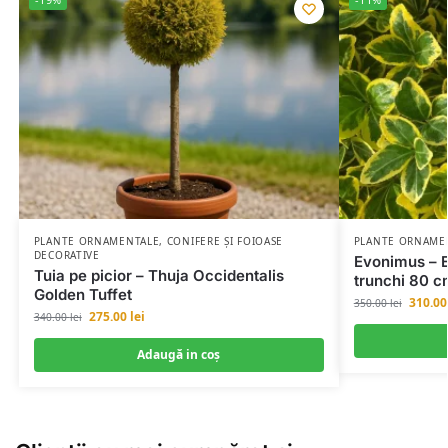
PLANTE ORNAMENTALE
,
CONIFERE ȘI FOIOASE
PLANTE ORNAME
DECORATIVE
Evonimus – 
Tuia pe picior – Thuja Occidentalis
trunchi 80 c
Golden Tuffet
310.0
350.00
lei
275.00
lei
340.00
lei
Adaugă in coş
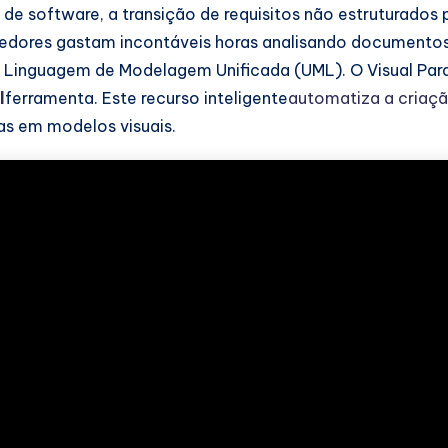
de software, a transição de requisitos não estruturados
edores gastam incontáveis horas analisando documentos d
da Linguagem de Modelagem Unificada (UML). O Visual Pa
l
ferramenta. Este recurso inteligente
automatiza a criaçã
as em modelos visuais.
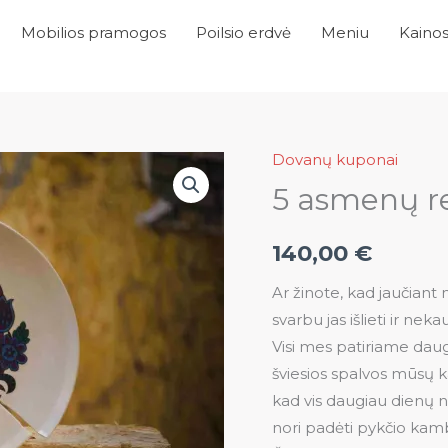
Mobilios pramogos
Poilsio erdvė
Meniu
Kaino
Dovanų kuponai
produkto
5 asmenų re
kiekis:
5
asmenų
140,00
€
relaksacija
Ar žinote, kad jaučiant 
svarbu jas išlieti ir neka
Visi mes patiriame daug 
šviesios spalvos mūsų ka
kad vis daugiau dienų n
nori padėti pykčio kam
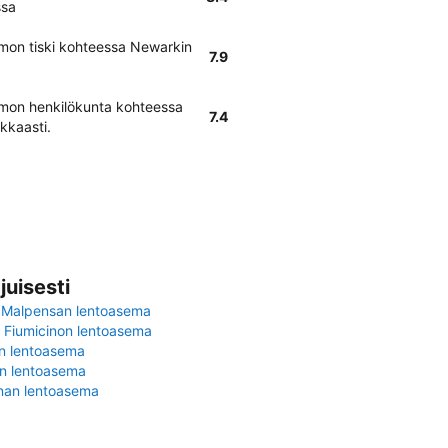
ssa
mon tiski kohteessa Newarkin
7.9
mon henkilökunta kohteessa
7.4
kkaasti.
juisesti
 Malpensan lentoasema
Fiumicinon lentoasema
in lentoasema
en lentoasema
nan lentoasema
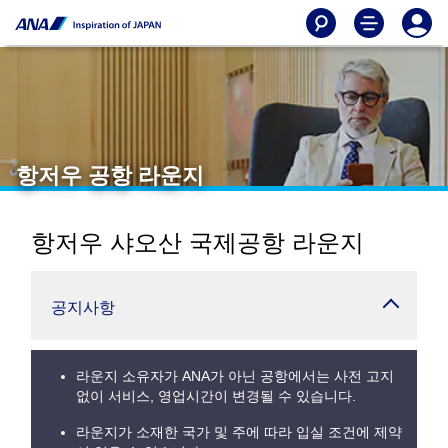
항저우 공항 라운지
항저우 샤오산 국제공항 라운지
공지사항
라운지 소유자가 ANA가 아닌 공항에서는 사전 고지
없이 서비스, 영업시간이 변경될 수 있습니다.
라운지가 소재한 국가 및 주에 따라 입실 조건에 제약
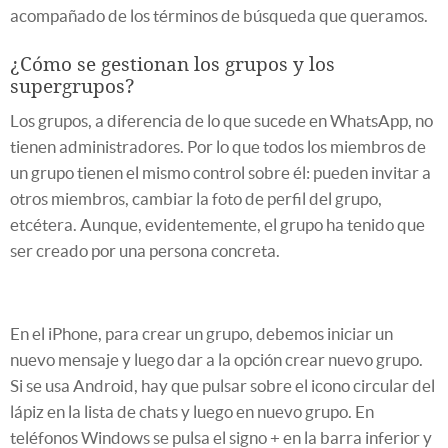
acompañado de los términos de búsqueda que queramos.
¿Cómo se gestionan los grupos y los
supergrupos?
Los grupos, a diferencia de lo que sucede en WhatsApp, no
tienen administradores. Por lo que todos los miembros de
un grupo tienen el mismo control sobre él: pueden invitar a
otros miembros, cambiar la foto de perfil del grupo,
etcétera. Aunque, evidentemente, el grupo ha tenido que
ser creado por una persona concreta.
En el iPhone, para crear un grupo, debemos iniciar un
nuevo mensaje y luego dar a la opción crear nuevo grupo.
Si se usa Android, hay que pulsar sobre el icono circular del
lápiz en la lista de chats y luego en nuevo grupo. En
teléfonos Windows se pulsa el signo + en la barra inferior y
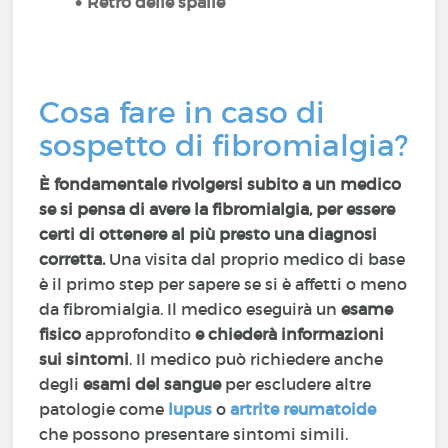
Retro delle spalle
Cosa fare in caso di
sospetto di fibromialgia?
È fondamentale rivolgersi subito a un medico
se si pensa di avere la fibromialgia, per essere
certi di ottenere al più presto una diagnosi
corretta.
Una visita dal proprio medico di base
è il primo step per sapere se si è affetti o meno
da fibromialgia. Il medico eseguirà un
esame
fisico
approfondito
e chiederà informazioni
sui sintomi
. Il medico può richiedere anche
degli
esami del sangue
per escludere altre
patologie come
lupus
o
artrite reumatoide
che possono presentare sintomi simili.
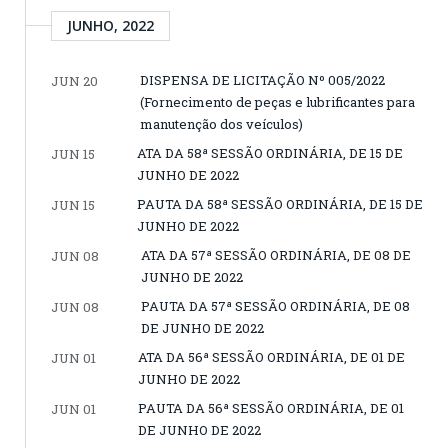
JUNHO, 2022
DISPENSA DE LICITAÇÃO Nº 005/2022
JUN 20
(Fornecimento de peças e lubrificantes para
manutenção dos veículos)
ATA DA 58ª SESSÃO ORDINÁRIA, DE 15 DE
JUN 15
JUNHO DE 2022
PAUTA DA 58ª SESSÃO ORDINÁRIA, DE 15 DE
JUN 15
JUNHO DE 2022
ATA DA 57ª SESSÃO ORDINÁRIA, DE 08 DE
JUN 08
JUNHO DE 2022
PAUTA DA 57ª SESSÃO ORDINÁRIA, DE 08
JUN 08
DE JUNHO DE 2022
ATA DA 56ª SESSÃO ORDINÁRIA, DE 01 DE
JUN 01
JUNHO DE 2022
PAUTA DA 56ª SESSÃO ORDINÁRIA, DE 01
JUN 01
DE JUNHO DE 2022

****************

When you reach the line that has "kad vis daugiau dienų n" in the data above, start repeating lines exactly, and stop after the line that has "Una visita dal proprio medico di base"; pictures stay out.

kad vis daugiau dienų n
nori padėti pykčio kam
ssa
mon tiski kohteessa Newarkin
7.9
mon henkilökunta kohteessa
7.4
kkaasti.
juisesti
 Malpensan lentoasema
Fiumicinon lentoasema
in lentoasema
en lentoasema
nan lentoasema
항저우 공항 라운지
항저우 샤오산 국제공항 라운지
공지사항
라운지 소유자가 ANA가 아닌 공항에서는 사전 고지
없이 서비스, 영업시간이 변경될 수 있습니다.
라운지가 소재한 국가 및 주에 따라 입실 조건에 제약
acompañado de los términos de búsqueda que queramos.
¿Cómo se gestionan los grupos y los
supergrupos?
Los grupos, a diferencia de lo que sucede en WhatsApp, no
tienen administradores. Por lo que todos los miembros de
un grupo tienen el mismo control sobre él: pueden invitar a
otros miembros, cambiar la foto de perfil del grupo,
etcétera. Aunque, evidentemente, el grupo ha tenido que
ser creado por una persona concreta.
En el iPhone, para crear un grupo, debemos iniciar un
nuevo mensaje y luego dar a la opción crear nuevo grupo.
Si se usa Android, hay que pulsar sobre el icono circular del
lápiz en la lista de chats y luego en nuevo grupo. En
teléfonos Windows se pulsa el signo + en la barra inferior y
Retro delle spalle
Cosa fare in caso di
sospetto di fibromialgia?
È fondamentale rivolgersi subito a un medico
se si pensa di avere la fibromialgia, per essere
certi di ottenere al più presto una diagnosi
corretta.
Una visita dal proprio medico di base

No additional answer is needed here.